▶ **What needs to be done**:
Print nothing beyond the line with "EL FORMULARIO D": every line from the beginning of the data up to it, that line included, and no pictures.

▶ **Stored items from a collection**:
↓↓↓

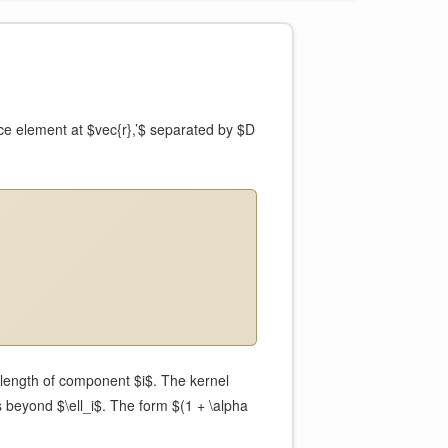
ce element at $vec{r},’$ separated by $D
 length of component $i$. The kernel
 beyond $\ell_i$. The form $(1 + \alpha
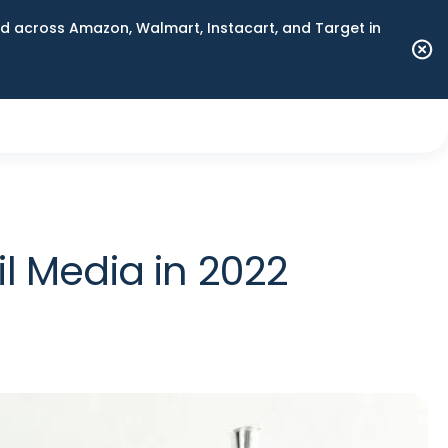
 across Amazon, Walmart, Instacart, and Target in
l Media in 2022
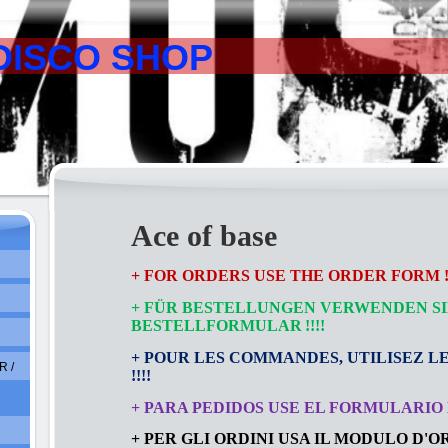
DISCO SHOP
Ace of base
+ FOR ORDERS USE THE ORDER FORM !!
+ FÜR BESTELLUNGEN VERWENDEN SI
BESTELLFORMULAR
!!!!
+ POUR LES COMMANDES, UTILISEZ L
 /
!!!!
+ PARA PEDIDOS USE EL FORMULARIO D
+ PER GLI ORDINI USA IL MODULO D'ORD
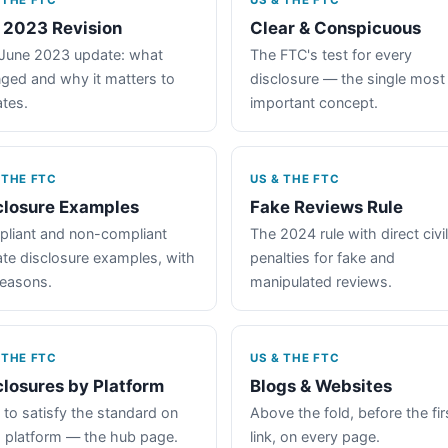
 THE FTC
US & THE FTC
 2023 Revision
Clear & Conspicuous
June 2023 update: what
The FTC's test for every
ged and why it matters to
disclosure — the single most
iates.
important concept.
 THE FTC
US & THE FTC
closure Examples
Fake Reviews Rule
liant and non-compliant
The 2024 rule with direct civil
iate disclosure examples, with
penalties for fake and
reasons.
manipulated reviews.
 THE FTC
US & THE FTC
closures by Platform
Blogs & Websites
to satisfy the standard on
Above the fold, before the fir
 platform — the hub page.
link, on every page.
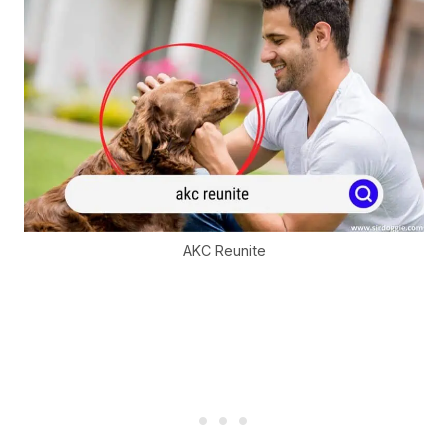
AKC Reunite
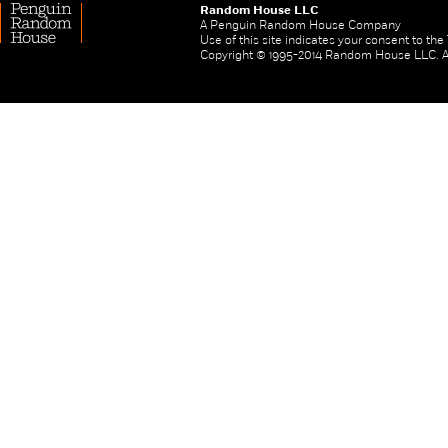
Random House LLC
A Penguin Random House Company
Use of this site indicates your consent to th
Copyright © 1995-2014 Random House LLC. All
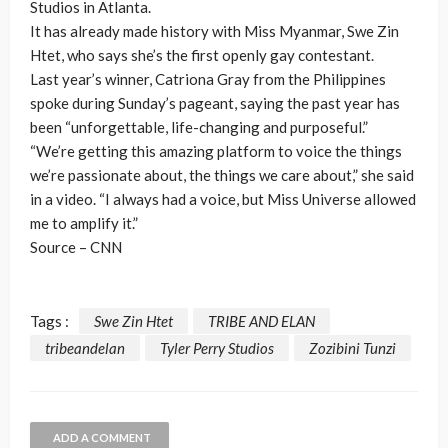
Studios in Atlanta.
It has already made history with Miss Myanmar, Swe Zin
Htet, who says she’s the first openly gay contestant.
Last year’s winner, Catriona Gray from the Philippines
spoke during Sunday’s pageant, saying the past year has
been “unforgettable, life-changing and purposeful.”
“We’re getting this amazing platform to voice the things
we’re passionate about, the things we care about,” she said
in a video. “I always had a voice, but Miss Universe allowed
me to amplify it.”
Source – CNN
Tags :
Swe Zin Htet
TRIBE AND ELAN
tribeandelan
Tyler Perry Studios
Zozibini Tunzi
ADD A COMMENT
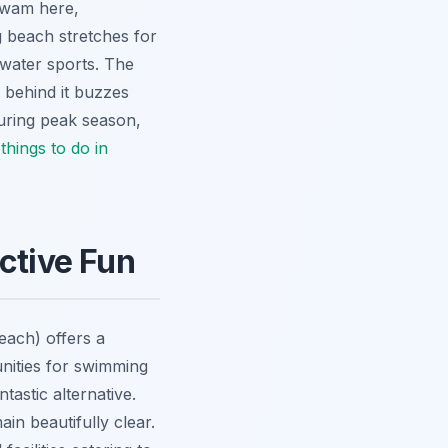
 swam here,
g beach stretches for
 water sports. The
e behind it buzzes
 during peak season,
y
things to do in
ctive Fun
each) offers a
tunities for swimming
tastic alternative.
in beautifully clear.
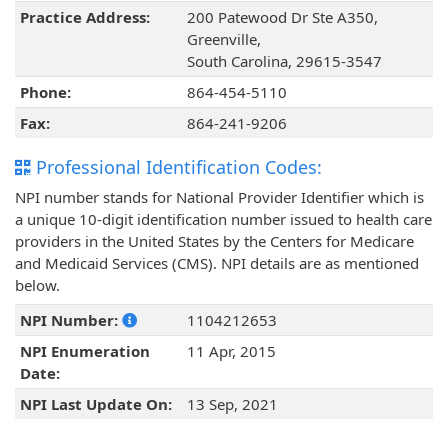
Practice Address:
200 Patewood Dr Ste A350,
Greenville,
South Carolina, 29615-3547
Phone:
864-454-5110
Fax:
864-241-9206
Professional Identification Codes:
NPI number stands for National Provider Identifier which is
a unique 10-digit identification number issued to health care
providers in the United States by the Centers for Medicare
and Medicaid Services (CMS). NPI details are as mentioned
below.
NPI Number:
1104212653
NPI Enumeration
11 Apr, 2015
Date:
NPI Last Update On:
13 Sep, 2021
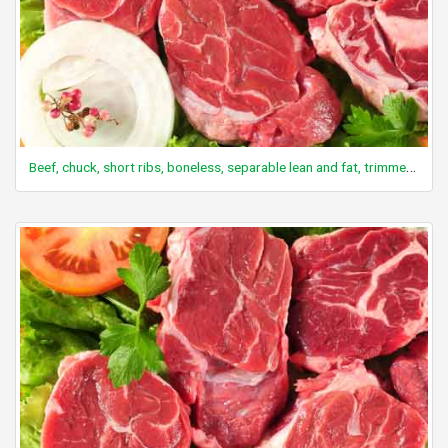
Beef, chuck, short ribs, boneless, separable lean and fat, trimmed to 0" fat, select, raw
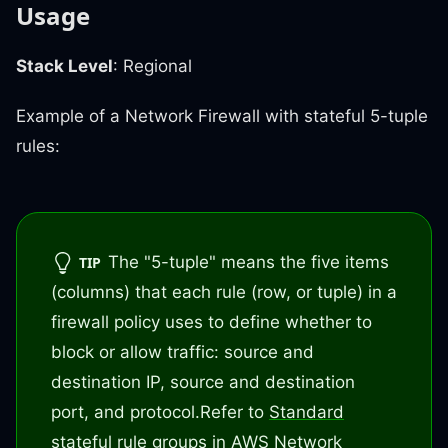
Usage
Stack Level
: Regional
Example of a Network Firewall with stateful 5-tuple
rules:
The "5-tuple" means the five items
TIP
(columns) that each rule (row, or tuple) in a
firewall policy uses to define whether to
block or allow traffic: source and
destination IP, source and destination
port, and protocol.
Refer to
Standard
stateful rule groups in AWS Network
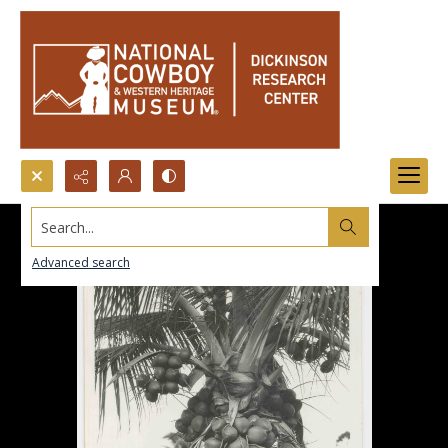
Search...
Advanced search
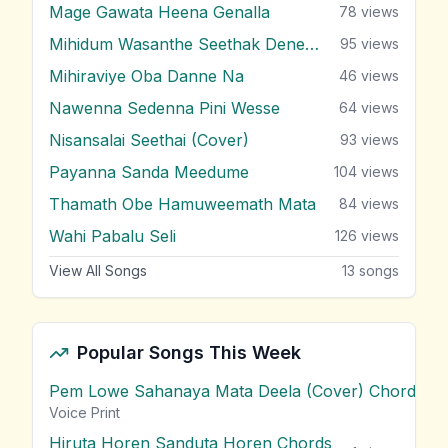
Mage Gawata Heena Genalla
78
views
Mihidum Wasanthe Seethak Denewi
95
views
Mihiraviye Oba Danne Na
46
views
Nawenna Sedenna Pini Wesse
64
views
Nisansalai Seethai (Cover)
93
views
Payanna Sanda Meedume
104
views
Thamath Obe Hamuweemath Mata
84
views
Wahi Pabalu Seli
126
views
View All Songs
13
songs
Popular Songs This Week
Pem Lowe Sahanaya Mata Deela (Cover) Chords
vie
Voice Print
Hiruta Horen Sanduta Horen Chords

↑↑↑

▶ **The completed task**:
ce element at $vec{r},’$ separated by $D
 length of component $i$. The kernel
 beyond $\ell_i$. The form $(1 + \alpha
 across Amazon, Walmart, Instacart, and Target in
l Media in 2022
DISCO SHOP
Ace of base
+ FOR ORDERS USE THE ORDER FORM !!
+ FÜR BESTELLUNGEN VERWENDEN SI
BESTELLFORMULAR
!!!!
+ POUR LES COMMANDES, UTILISEZ L
 /
!!!!
+ PARA PEDIDOS USE EL FORMULARIO D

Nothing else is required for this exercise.